* ASSIGNMENT *
Your answer should be one number: how many lines of the data include the string "blur"?

INFORMATION GIVEN Block Start

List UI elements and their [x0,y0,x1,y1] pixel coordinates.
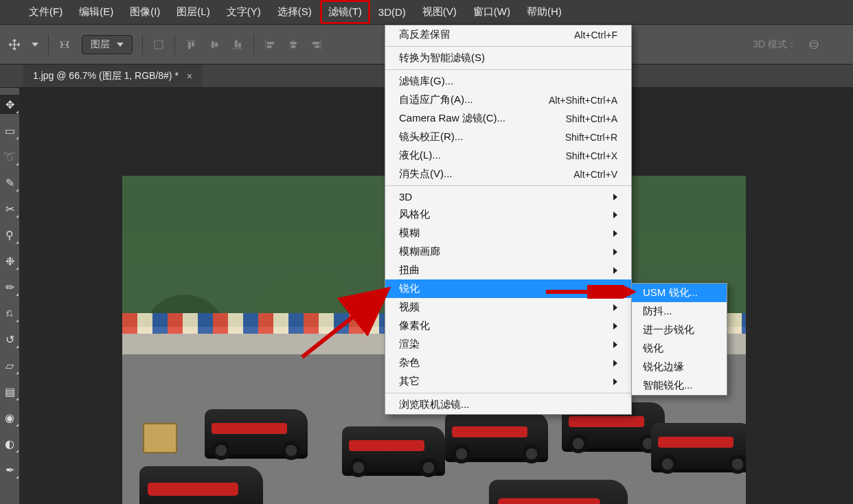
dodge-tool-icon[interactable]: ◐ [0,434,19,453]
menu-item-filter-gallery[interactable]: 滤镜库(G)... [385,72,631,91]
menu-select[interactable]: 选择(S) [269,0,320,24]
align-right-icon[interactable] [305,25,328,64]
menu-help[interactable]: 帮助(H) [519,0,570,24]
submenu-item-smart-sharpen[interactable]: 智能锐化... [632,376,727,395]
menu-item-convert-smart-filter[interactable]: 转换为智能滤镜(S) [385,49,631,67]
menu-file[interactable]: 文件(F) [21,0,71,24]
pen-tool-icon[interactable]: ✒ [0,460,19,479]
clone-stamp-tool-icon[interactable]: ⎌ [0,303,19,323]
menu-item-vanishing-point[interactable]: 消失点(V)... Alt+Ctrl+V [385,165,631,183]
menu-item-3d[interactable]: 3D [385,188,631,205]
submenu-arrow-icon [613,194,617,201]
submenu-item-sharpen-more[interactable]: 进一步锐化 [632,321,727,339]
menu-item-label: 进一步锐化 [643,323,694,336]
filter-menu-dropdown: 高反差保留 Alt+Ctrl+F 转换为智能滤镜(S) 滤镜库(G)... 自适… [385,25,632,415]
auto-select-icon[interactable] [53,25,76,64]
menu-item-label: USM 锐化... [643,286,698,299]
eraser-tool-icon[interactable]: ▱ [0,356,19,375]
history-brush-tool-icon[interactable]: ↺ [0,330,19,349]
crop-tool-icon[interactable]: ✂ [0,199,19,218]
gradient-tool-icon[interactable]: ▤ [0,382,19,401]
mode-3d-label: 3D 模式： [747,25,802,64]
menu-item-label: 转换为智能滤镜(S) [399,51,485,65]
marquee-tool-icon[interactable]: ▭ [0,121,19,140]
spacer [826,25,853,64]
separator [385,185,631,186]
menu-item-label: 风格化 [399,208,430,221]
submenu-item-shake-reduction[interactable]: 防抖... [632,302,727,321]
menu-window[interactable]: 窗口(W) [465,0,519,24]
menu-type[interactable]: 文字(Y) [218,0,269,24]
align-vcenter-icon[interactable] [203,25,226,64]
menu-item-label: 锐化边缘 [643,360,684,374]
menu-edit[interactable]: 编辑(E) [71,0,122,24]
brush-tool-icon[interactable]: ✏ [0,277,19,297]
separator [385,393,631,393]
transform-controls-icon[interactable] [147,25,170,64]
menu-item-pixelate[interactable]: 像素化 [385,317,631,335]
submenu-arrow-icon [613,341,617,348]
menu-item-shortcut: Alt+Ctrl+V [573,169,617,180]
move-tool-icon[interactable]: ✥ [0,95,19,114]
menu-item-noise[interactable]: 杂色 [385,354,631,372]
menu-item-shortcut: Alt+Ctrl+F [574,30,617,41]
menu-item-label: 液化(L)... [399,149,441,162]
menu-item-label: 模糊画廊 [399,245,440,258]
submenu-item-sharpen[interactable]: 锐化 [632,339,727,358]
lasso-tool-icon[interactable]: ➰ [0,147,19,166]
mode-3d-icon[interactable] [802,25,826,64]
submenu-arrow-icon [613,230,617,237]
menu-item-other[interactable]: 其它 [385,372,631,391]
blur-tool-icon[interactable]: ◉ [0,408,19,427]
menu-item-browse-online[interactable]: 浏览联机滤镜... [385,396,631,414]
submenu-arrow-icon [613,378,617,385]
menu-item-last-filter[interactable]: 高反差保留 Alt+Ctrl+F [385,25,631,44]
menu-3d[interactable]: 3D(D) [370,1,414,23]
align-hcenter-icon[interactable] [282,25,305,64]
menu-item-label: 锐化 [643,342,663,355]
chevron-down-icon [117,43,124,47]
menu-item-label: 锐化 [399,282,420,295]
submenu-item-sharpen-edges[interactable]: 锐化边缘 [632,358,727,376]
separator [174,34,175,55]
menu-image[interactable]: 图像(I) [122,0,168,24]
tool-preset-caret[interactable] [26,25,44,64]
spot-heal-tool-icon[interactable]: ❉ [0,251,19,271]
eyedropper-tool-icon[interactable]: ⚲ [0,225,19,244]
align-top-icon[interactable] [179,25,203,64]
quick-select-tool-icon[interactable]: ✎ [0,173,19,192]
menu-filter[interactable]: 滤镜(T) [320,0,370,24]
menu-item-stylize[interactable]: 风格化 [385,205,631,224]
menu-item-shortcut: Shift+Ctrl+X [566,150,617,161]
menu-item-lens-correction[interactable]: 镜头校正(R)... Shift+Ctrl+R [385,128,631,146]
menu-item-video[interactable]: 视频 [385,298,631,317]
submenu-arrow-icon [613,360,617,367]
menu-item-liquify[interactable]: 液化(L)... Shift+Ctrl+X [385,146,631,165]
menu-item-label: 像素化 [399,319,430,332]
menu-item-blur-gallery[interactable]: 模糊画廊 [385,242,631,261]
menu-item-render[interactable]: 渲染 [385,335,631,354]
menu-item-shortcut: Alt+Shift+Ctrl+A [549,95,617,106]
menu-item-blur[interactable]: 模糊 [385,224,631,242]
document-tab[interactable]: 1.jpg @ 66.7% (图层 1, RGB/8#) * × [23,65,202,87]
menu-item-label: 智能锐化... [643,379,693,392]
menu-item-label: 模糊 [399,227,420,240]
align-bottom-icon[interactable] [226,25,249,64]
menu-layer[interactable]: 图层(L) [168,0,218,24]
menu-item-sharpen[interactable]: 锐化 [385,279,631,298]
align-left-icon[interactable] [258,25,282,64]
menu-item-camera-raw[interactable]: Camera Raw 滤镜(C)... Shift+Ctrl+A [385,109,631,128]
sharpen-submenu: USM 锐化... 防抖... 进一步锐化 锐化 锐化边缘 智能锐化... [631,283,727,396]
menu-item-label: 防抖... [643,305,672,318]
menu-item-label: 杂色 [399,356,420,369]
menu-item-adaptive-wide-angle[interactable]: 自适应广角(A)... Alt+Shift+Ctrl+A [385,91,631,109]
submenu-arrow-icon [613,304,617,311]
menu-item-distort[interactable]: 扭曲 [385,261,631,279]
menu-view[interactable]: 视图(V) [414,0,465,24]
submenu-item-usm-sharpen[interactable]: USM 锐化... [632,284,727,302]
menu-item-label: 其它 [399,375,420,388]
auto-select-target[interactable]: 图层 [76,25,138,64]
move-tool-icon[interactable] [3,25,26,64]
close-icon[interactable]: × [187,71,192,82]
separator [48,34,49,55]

INFORMATION GIVEN Block End

* RESULT OF THE EXERCISE *
3